DATA RECORDS section start

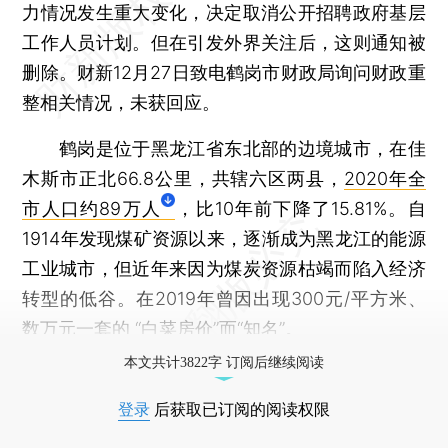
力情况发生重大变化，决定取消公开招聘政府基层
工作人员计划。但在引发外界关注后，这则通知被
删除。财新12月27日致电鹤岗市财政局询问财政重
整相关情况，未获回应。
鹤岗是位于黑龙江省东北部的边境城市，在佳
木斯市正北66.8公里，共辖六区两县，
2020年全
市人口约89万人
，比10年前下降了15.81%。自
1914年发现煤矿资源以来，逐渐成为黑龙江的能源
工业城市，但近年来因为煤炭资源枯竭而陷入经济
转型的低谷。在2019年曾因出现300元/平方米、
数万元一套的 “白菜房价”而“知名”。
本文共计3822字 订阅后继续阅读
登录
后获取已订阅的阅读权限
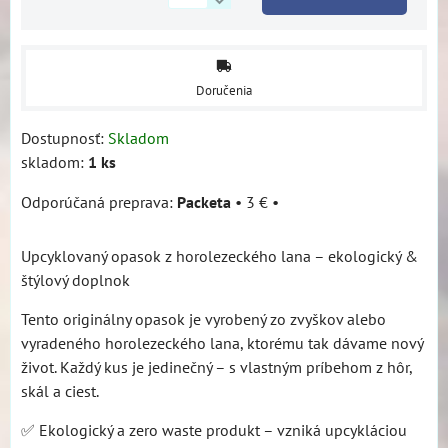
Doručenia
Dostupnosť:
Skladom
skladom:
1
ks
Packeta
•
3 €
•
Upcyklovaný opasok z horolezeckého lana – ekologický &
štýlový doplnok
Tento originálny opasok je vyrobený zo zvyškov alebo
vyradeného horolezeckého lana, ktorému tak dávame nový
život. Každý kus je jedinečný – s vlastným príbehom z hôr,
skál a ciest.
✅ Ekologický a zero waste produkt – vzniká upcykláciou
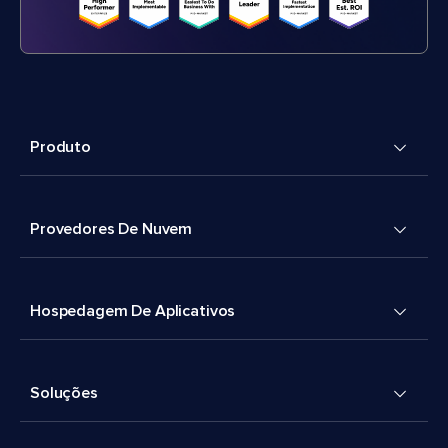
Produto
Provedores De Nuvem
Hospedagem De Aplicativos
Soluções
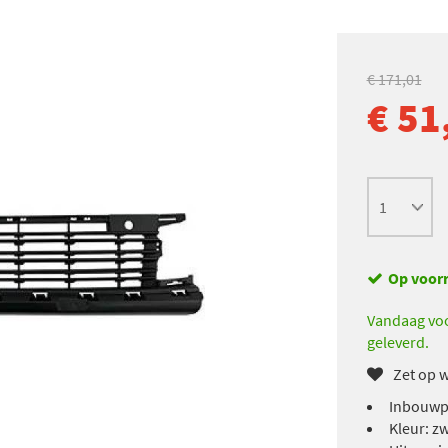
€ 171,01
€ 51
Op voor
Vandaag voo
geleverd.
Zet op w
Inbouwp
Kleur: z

DATA RECORDS section end

Exactness is what counts here: copy each entry as given and omit its pictures.

力情况发生重大变化，决定取消公开招聘政府基层
工作人员计划。但在引发外界关注后，这则通知被
删除。财新12月27日致电鹤岗市财政局询问财政重
整相关情况，未获回应。
鹤岗是位于黑龙江省东北部的边境城市，在佳
木斯市正北66.8公里，共辖六区两县，
2020年全
市人口约89万人
，比10年前下降了15.81%。自
1914年发现煤矿资源以来，逐渐成为黑龙江的能源
工业城市，但近年来因为煤炭资源枯竭而陷入经济
转型的低谷。在2019年曾因出现300元/平方米、
数万元一套的 “白菜房价”而“知名”。
本文共计3822字 订阅后继续阅读
登录
后获取已订阅的阅读权限
Doručenia
Dostupnosť:
Skladom
skladom:
1
ks
Packeta
•
3 €
•
Upcyklovaný opasok z horolezeckého lana – ekologický &
štýlový doplnok
Tento originálny opasok je vyrobený zo zvyškov alebo
vyradeného horolezeckého lana, ktorému tak dávame nový
život. Každý kus je jedinečný – s vlastným príbehom z hôr,
skál a ciest.
✅ Ekologický a zero waste produkt – vzniká upcykláciou
Produto
Provedores De Nuvem
Hospedagem De Aplicativos
Soluções
€ 171,01
€ 51
Op voor
Vandaag voo
geleverd.
Zet op w
Inbouwp
Kleur: z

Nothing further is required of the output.